The `job-retry` submodule creates these resources in the same apply:

- the retry SQS queue
- the retry Lambda
- the retry Lambda IAM role
- the inline IAM policy that grants the retry Lambda access to the retry queue
- the Lambda event source mapping from the retry queue to the retry Lambda

The retry policy is defined correctly and already includes the required permissions:

- `sqs:ReceiveMessage`
- `sqs:GetQueueAttributes`
- `sqs:DeleteMessage`

However, the event source mapping does not explicitly depend on that IAM policy resource.

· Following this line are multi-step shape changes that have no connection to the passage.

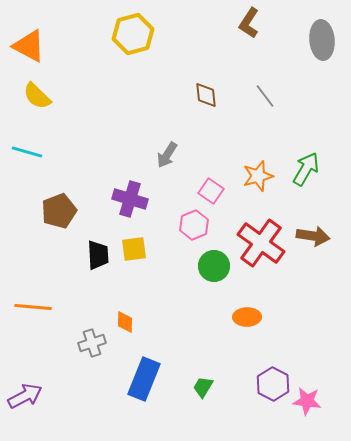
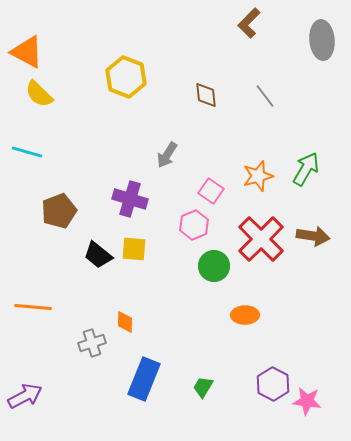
brown L-shape: rotated 12 degrees clockwise
yellow hexagon: moved 7 px left, 43 px down; rotated 24 degrees counterclockwise
orange triangle: moved 2 px left, 6 px down
yellow semicircle: moved 2 px right, 2 px up
red cross: moved 4 px up; rotated 9 degrees clockwise
yellow square: rotated 12 degrees clockwise
black trapezoid: rotated 132 degrees clockwise
orange ellipse: moved 2 px left, 2 px up
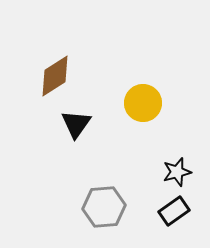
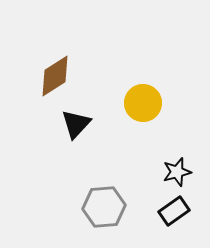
black triangle: rotated 8 degrees clockwise
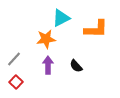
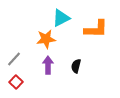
black semicircle: rotated 56 degrees clockwise
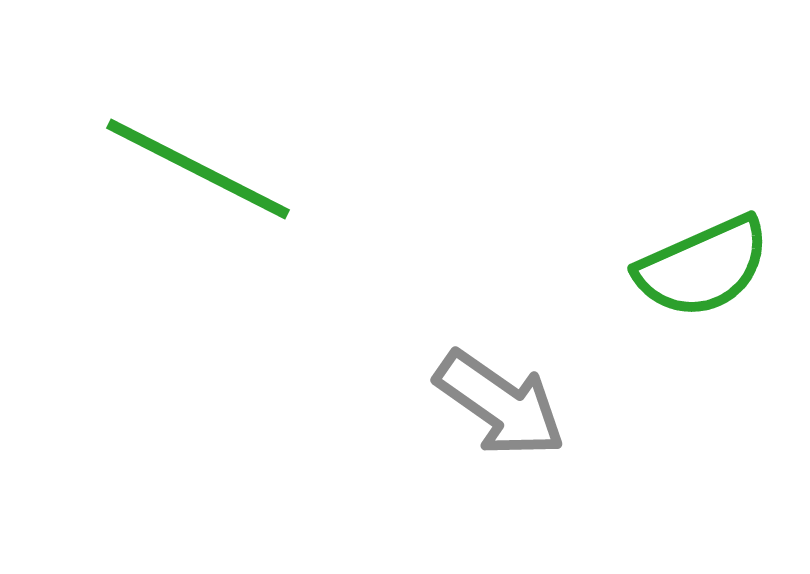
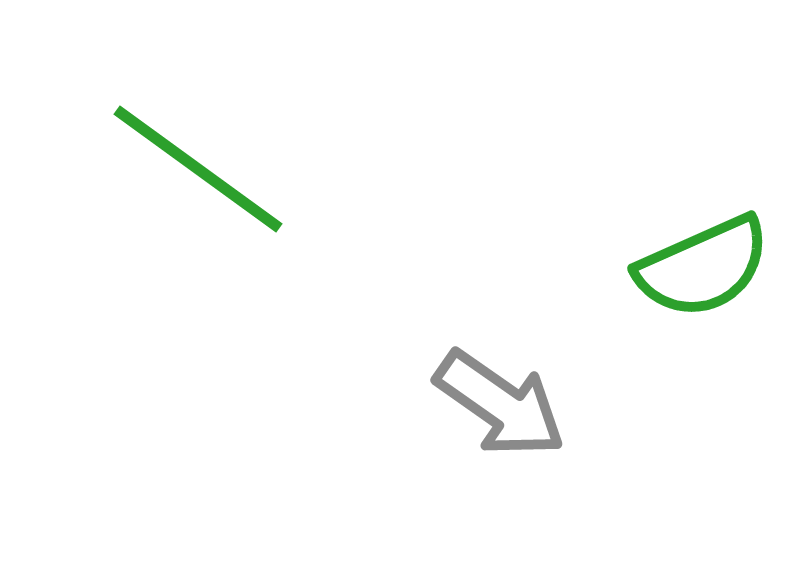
green line: rotated 9 degrees clockwise
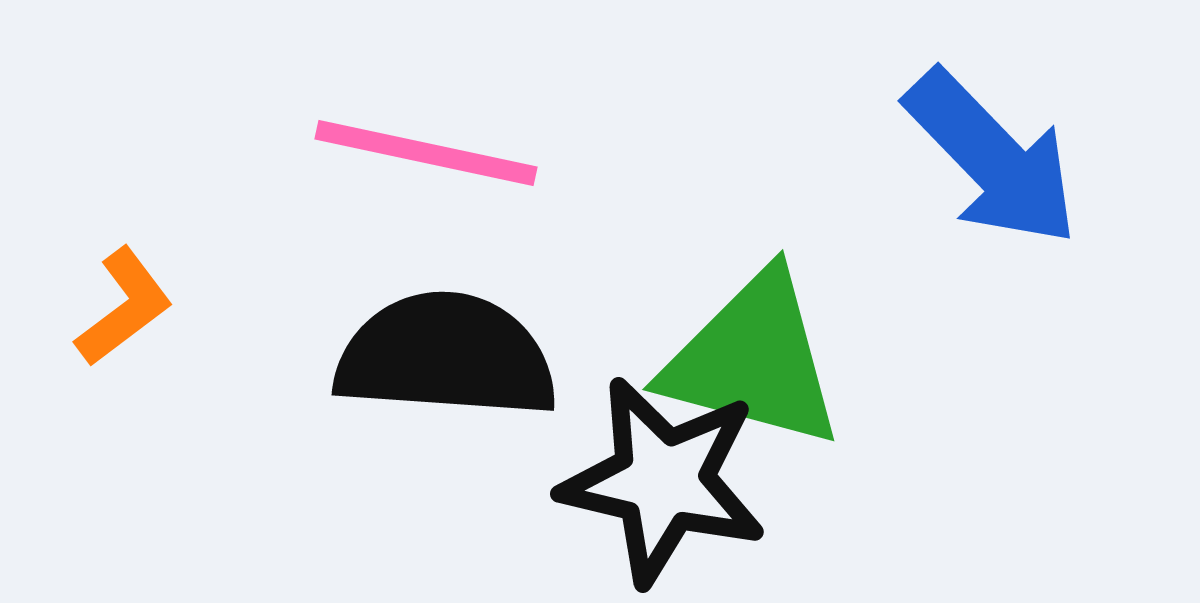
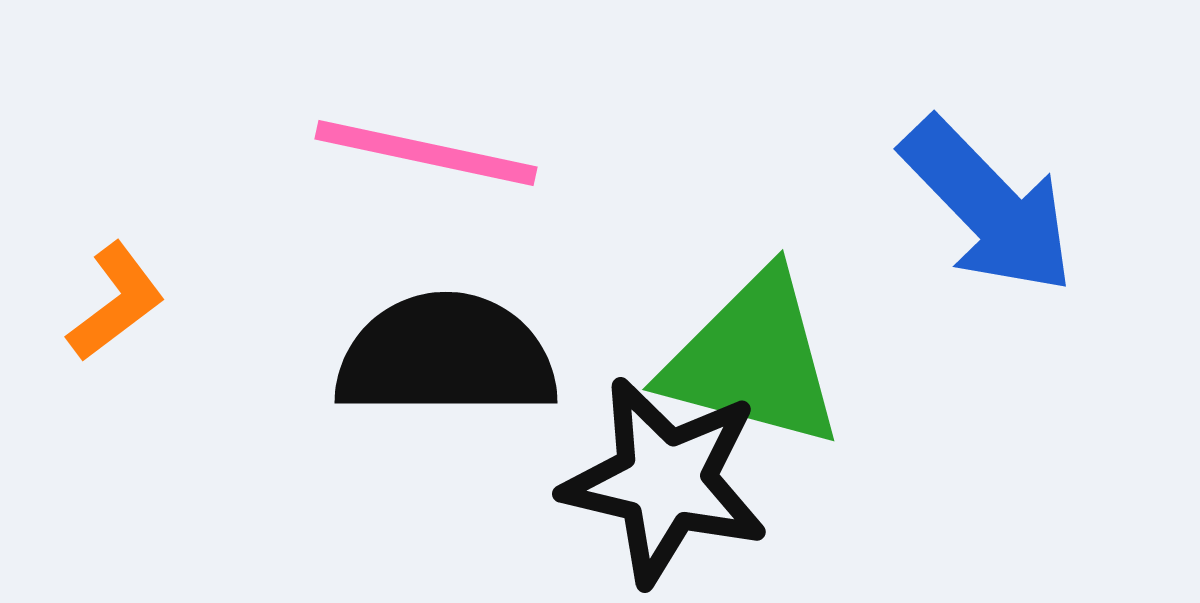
blue arrow: moved 4 px left, 48 px down
orange L-shape: moved 8 px left, 5 px up
black semicircle: rotated 4 degrees counterclockwise
black star: moved 2 px right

Because of that, Terraform can create the event source mapping before the retry Lambda role has the queue permissions attached. AWS validates the execution role during `CreateEventSourceMapping`, does not see `ReceiveMessage` yet, and rejects the mapping.

## Observed behavior

In my case this was not intermittent. With `job_retry` enabled, apply failed consistently. It did not work even once before the dependency fix.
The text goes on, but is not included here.